Exercise objective →
Since pictures are not wanted, repeat only the text of the records, word for word.

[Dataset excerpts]
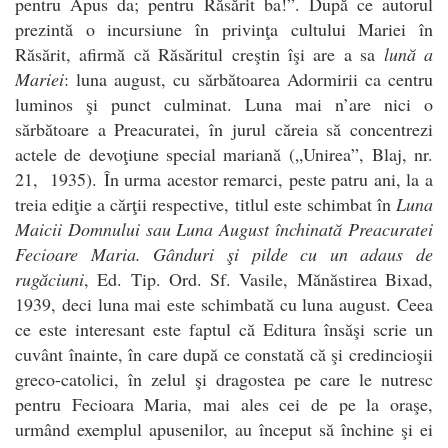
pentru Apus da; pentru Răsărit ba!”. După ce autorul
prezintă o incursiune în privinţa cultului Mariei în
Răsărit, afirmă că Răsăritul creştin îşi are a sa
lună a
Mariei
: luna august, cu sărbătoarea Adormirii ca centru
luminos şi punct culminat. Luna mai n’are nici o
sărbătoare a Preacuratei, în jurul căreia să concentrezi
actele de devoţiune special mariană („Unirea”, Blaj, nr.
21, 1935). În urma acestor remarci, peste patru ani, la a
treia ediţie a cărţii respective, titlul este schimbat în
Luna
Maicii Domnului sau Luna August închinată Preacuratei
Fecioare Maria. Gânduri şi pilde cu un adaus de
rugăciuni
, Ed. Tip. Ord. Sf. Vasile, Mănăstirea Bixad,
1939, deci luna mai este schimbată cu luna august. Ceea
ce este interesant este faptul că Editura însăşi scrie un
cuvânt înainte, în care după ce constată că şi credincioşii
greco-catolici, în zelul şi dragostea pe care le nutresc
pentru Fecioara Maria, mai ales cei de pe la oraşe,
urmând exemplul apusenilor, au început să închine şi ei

Result of the exercise →
pentru Apus da; pentru Răsărit ba!”. După ce autorul
prezintă o incursiune în privinţa cultului Mariei în
Răsărit, afirmă că Răsăritul creştin îşi are a sa
lună a
Mariei
: luna august, cu sărbătoarea Adormirii ca centru
luminos şi punct culminat. Luna mai n’are nici o
sărbătoare a Preacuratei, în jurul căreia să concentrezi
actele de devoţiune special mariană („Unirea”, Blaj, nr.
21, 1935). În urma acestor remarci, peste patru ani, la a
treia ediţie a cărţii respective, titlul este schimbat în
Luna
Maicii Domnului sau Luna August închinată Preacuratei
Fecioare Maria. Gânduri şi pilde cu un adaus de
rugăciuni
, Ed. Tip. Ord. Sf. Vasile, Mănăstirea Bixad,
1939, deci luna mai este schimbată cu luna august. Ceea
ce este interesant este faptul că Editura însăşi scrie un
cuvânt înainte, în care după ce constată că şi credincioşii
greco-catolici, în zelul şi dragostea pe care le nutresc
pentru Fecioara Maria, mai ales cei de pe la oraşe,
urmând exemplul apusenilor, au început să închine şi ei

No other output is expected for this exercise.